Navigating family law matters can feel like traversing a maze of misconceptions. From divorce and property settlements to parenting arrangements, myths are commonly believed as facts, clouding what people should expect when facing a family law matter.

Here, we delve into the common misconceptions surrounding family law, debunking myths that often lead to confusion and frustration. Whether it’s well-meaning advice from friends or assumptions based on hearsay or what someone sees in movies, we shed light on why family law matters aren’t as straightforward as they seem.

Before relying on the grapevine, or the neighbourhood ‘expert’, trust the insights of experienced family lawyers to guide you through the complexities. It’s not just about saving money – it’s about ensuring that you navigate your unique circumstances with clarity and confidence and get the best possible outcome so that you and your family can move on with your lives.

Myth 1: “I can’t get divorced unless my partner agrees.”

Both parties do not need to agree to a divorce. A person seeking a divorce can apply without the consent or cooperation of their ex-partner.

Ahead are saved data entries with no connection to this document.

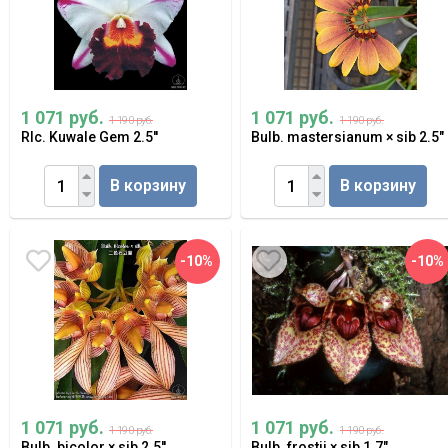
1 071 руб.
1 071 руб.
1 190 руб.
1 190 руб.
Rlc. Kuwale Gem 2.5''
Bulb. mastersianum × sib 2.5"
В корзину
В корзину
-10%
-10%
1 071 руб.
1 071 руб.
1 190 руб.
1 190 руб.
Bulb. bicolor × sib 2.5''
Bulb. frostii × sib 1.7"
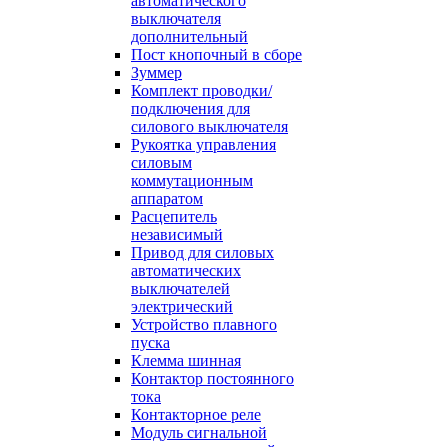
автоматического
выключателя
дополнительный
Пост кнопочный в сборе
Зуммер
Комплект проводки/
подключения для
силового выключателя
Рукоятка управления
силовым
коммутационным
аппаратом
Расцепитель
независимый
Привод для силовых
автоматических
выключателей
электрический
Устройство плавного
пуска
Клемма шинная
Контактор постоянного
тока
Контакторное реле
Модуль сигнальной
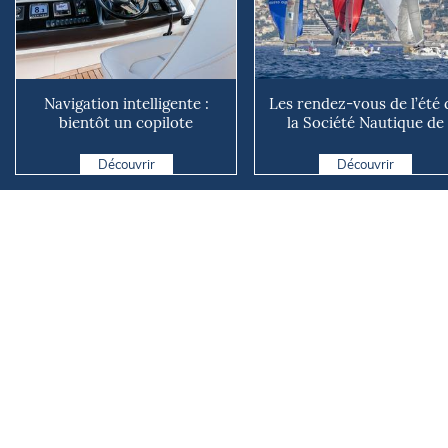
Navigation intelligente :
Les rendez-vous de l’été 
bientôt un copilote
la Société Nautique de
numérique sur nos voiliers ?
Marseille
Découvrir
Découvrir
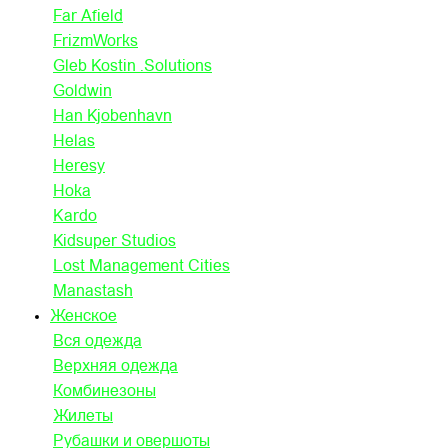
Far Afield
FrizmWorks
Gleb Kostin .Solutions
Goldwin
Han Kjobenhavn
Helas
Heresy
Hoka
Kardo
Kidsuper Studios
Lost Management Cities
Manastash
Женское
Вся одежда
Верхняя одежда
Комбинезоны
Жилеты
Рубашки и овершоты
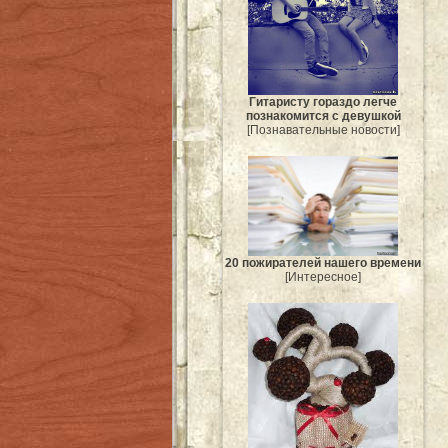
Гитаристу гораздо легче
познакомится с девушкой
[Познавательные новости]
20 пожирателей нашего времени
[Интересное]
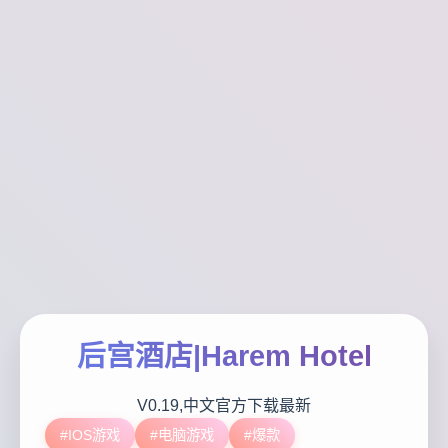
后宫酒店|Harem Hotel
V0.19,中文官方下载最新
#IOS游戏
#电脑游戏
#爆款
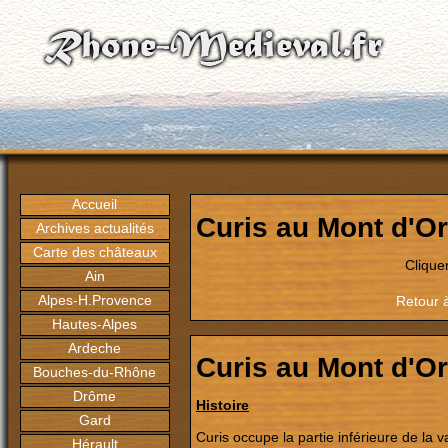
Accueil
Curis au Mont d'Or
Archives actualités
Carte des châteaux
Clique
Ain
Alpes-H.Provence
Retour 
Hautes-Alpes
Ardeche
Curis au Mont d'Or
Bouches-du-Rhône
Drôme
Histoire
Gard
Curis occupe la partie inférieure de la 
Hérault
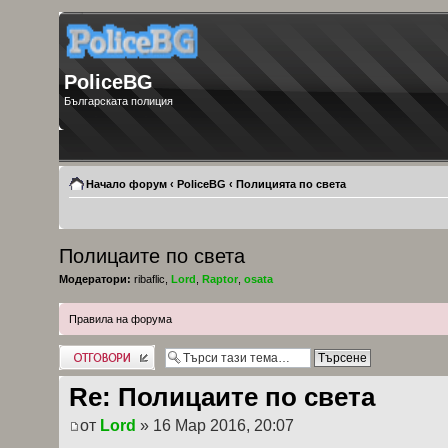
PoliceBG
Българската полиция
Начало форум
‹
PoliceBG
‹
Полицията по света
Полицаите по света
Модератори:
ribaflic
,
Lord
,
Raptor
,
osata
Правила на форума
Добави отговор
Re: Полицаите по света
от
Lord
» 16 Мар 2016, 20:07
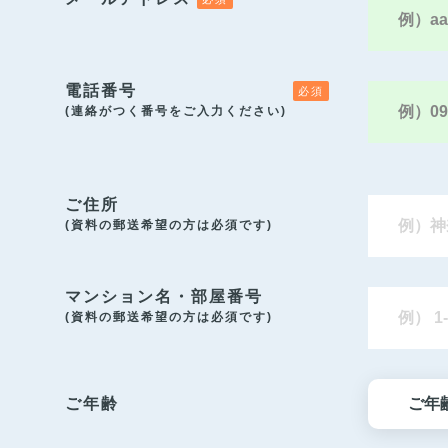
電話番号
(連絡がつく番号をご入力ください)
ご住所
(資料の郵送希望の方は必須です)
マンション名・部屋番号
(資料の郵送希望の方は必須です)
ご年齢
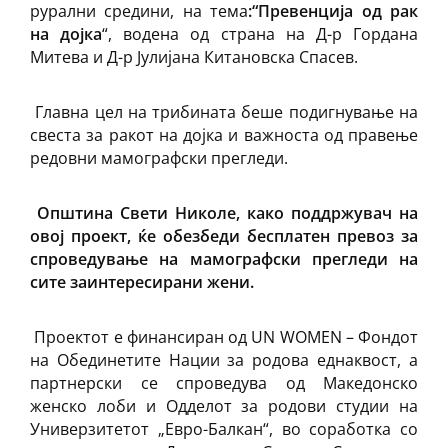
рурални средини, на тема
:
“Превенција од рак
на дојка
“, водена од страна на Д-р Гордана
Митева и Д-р Јулијана Китановска Спасев.
Главна цел на трибината беше подигнување на
свеста за ракот на дојка и важноста од правење
редовни мамографски прегледи.
Општина Свети Николе, како поддржувач на
овој проект, ќе обезбеди бесплатен превоз за
спроведување на мамографски прегледи на
сите заинтересирани жени.
Проектот е финансиран од UN WOMEN – Фондот
на Обединетите Нации за родова еднаквост, а
партнерски се спроведува од Македонско
женско лоби и Одделот за родови студии на
Универзитетот „Евро-Балкан“, во соработка со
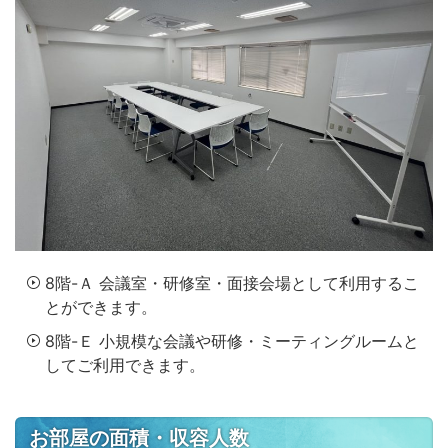
8階-Ａ 会議室・研修室・面接会場として利用するこ
とができます。
8階-Ｅ 小規模な会議や研修・ミーティングルームと
してご利用できます。
お部屋の面積・収容人数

Some critical timeframes must be adhered to regarding the service of documents to ensure that there is proof the other party is aware of the divorce proceedings.

However, so long as you do the paperwork and get the process right, whether your former partner wishes to get divorced or not is irrelevant; the divorce will be granted.

Myth 2: “Property is split 50/50 when a couple separates.”

This preconceived idea that couples who separate must split their assets into equal shares is untrue.  Every matter is dealt with on a case-by-case basis.

When deciding who gets what, the court will consider:

  • The net property pool and the value of the assets and liabilities.
  • What were the contributions of both parties, including financial and non-financial contributions.
  • The future needs of both parties, considering such things as their age, health, income earning capacity, whether one or both parties are required to care for children, and the financial circumstances of any new relationships.
  • What is considered fair – is the split just and equitable?

Myth 3: “If one partner cheats on the other, they are entitled to less of the property pool.”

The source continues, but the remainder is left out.